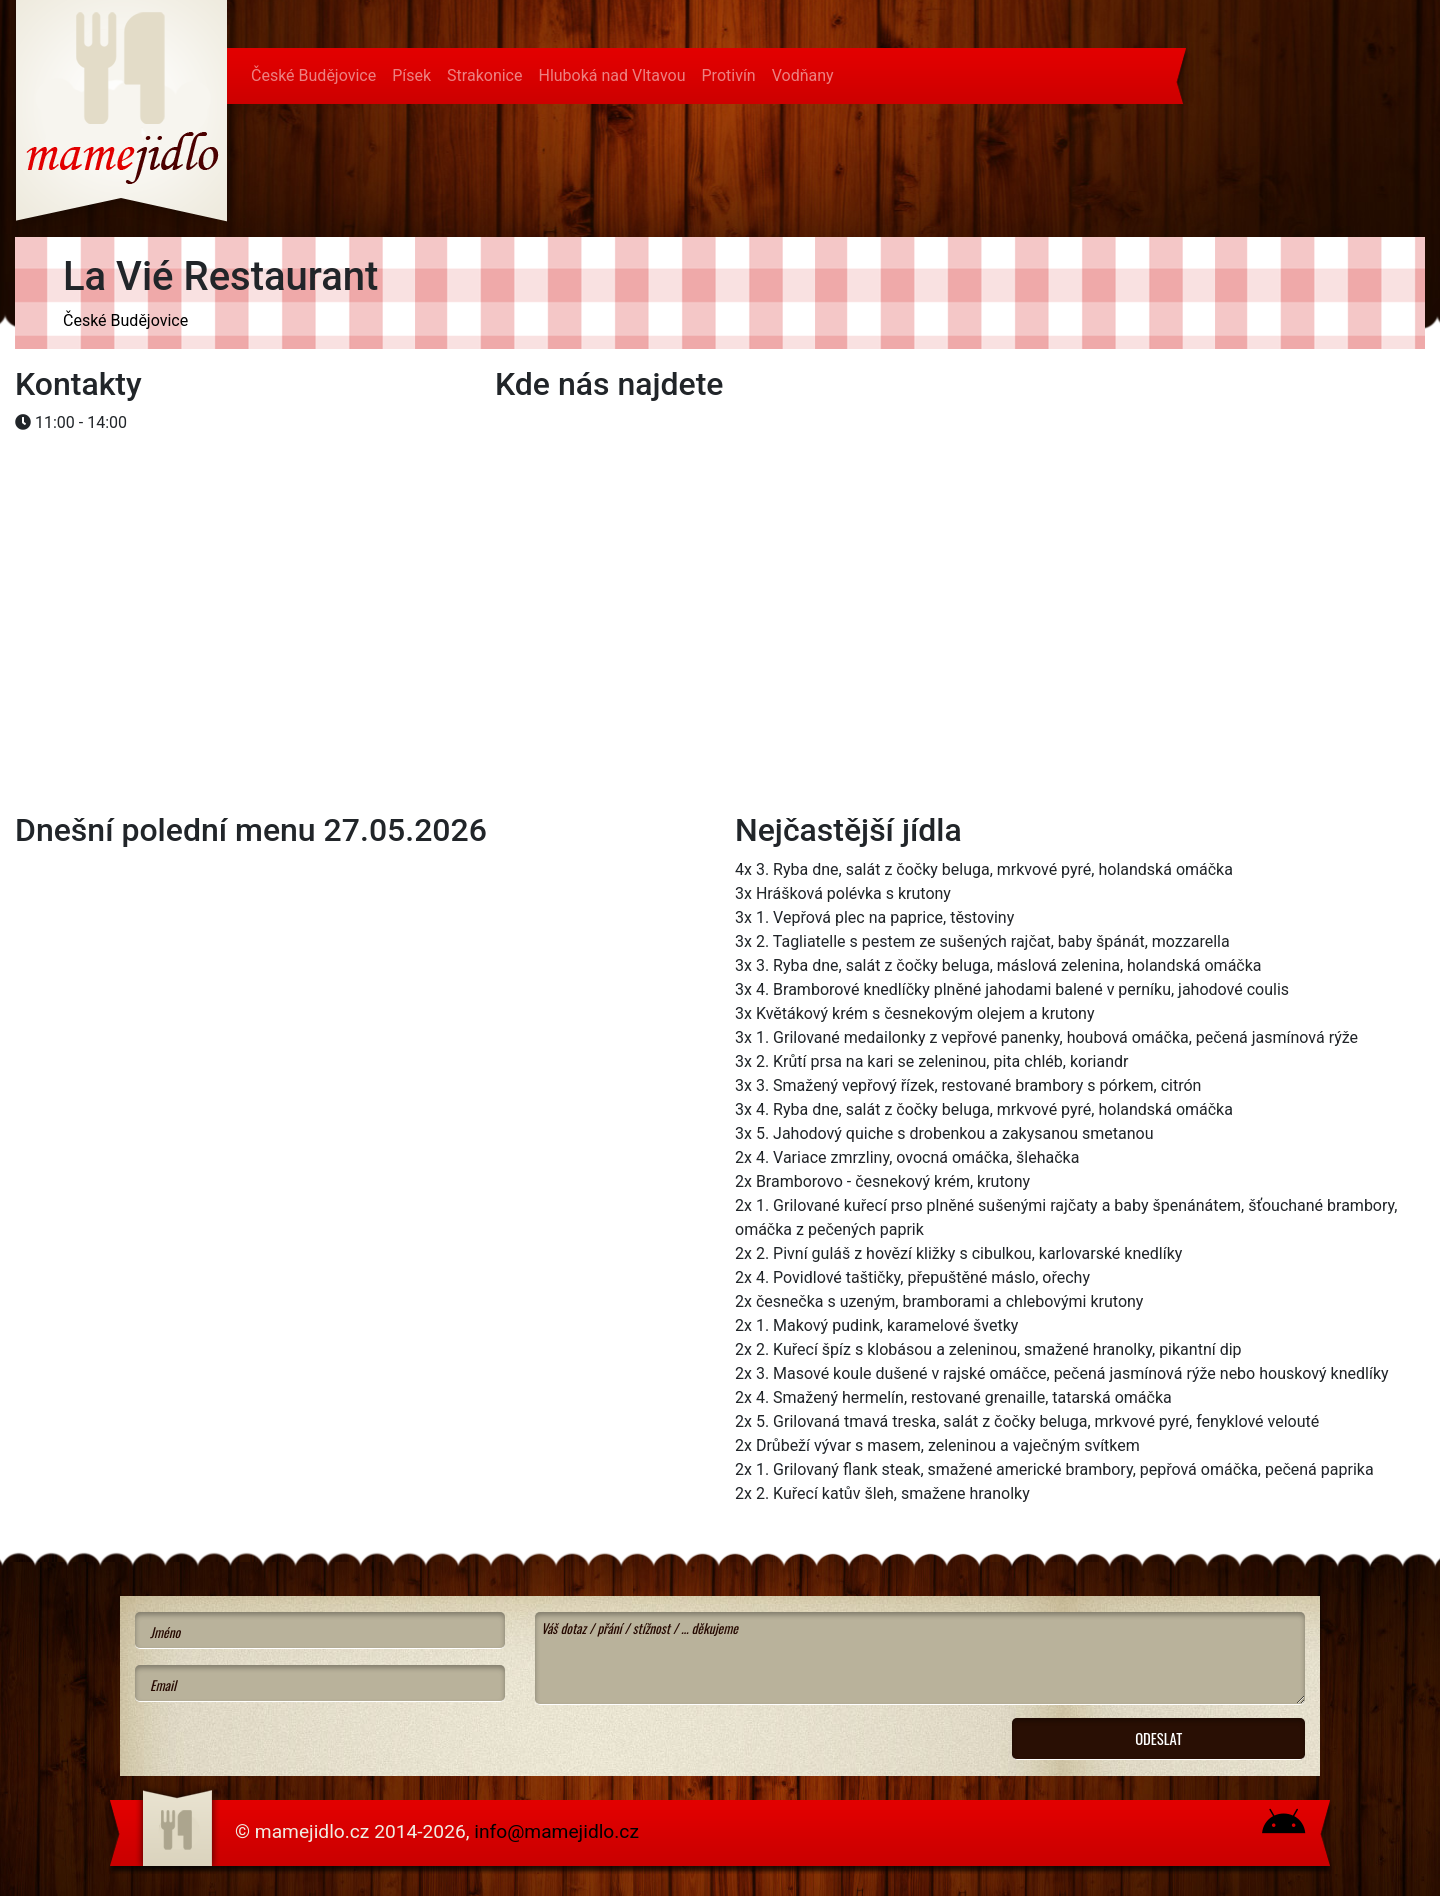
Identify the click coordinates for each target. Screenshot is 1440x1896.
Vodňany (803, 75)
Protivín (729, 75)
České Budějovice (313, 75)
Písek (411, 75)
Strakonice (484, 75)
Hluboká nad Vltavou (611, 75)
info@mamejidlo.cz (556, 1831)
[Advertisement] (175, 501)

◆ **TASK INSTRUCTIONS**: Print the records verbatim, without pictures.

◆ **TASK ANSWER**:
Identify the click coordinates for each target. Screenshot is 1440x1896.
Vodňany (803, 75)
Protivín (729, 75)
České Budějovice (313, 75)
Písek (411, 75)
Strakonice (484, 75)
Hluboká nad Vltavou (611, 75)
info@mamejidlo.cz (556, 1831)
[Advertisement] (175, 501)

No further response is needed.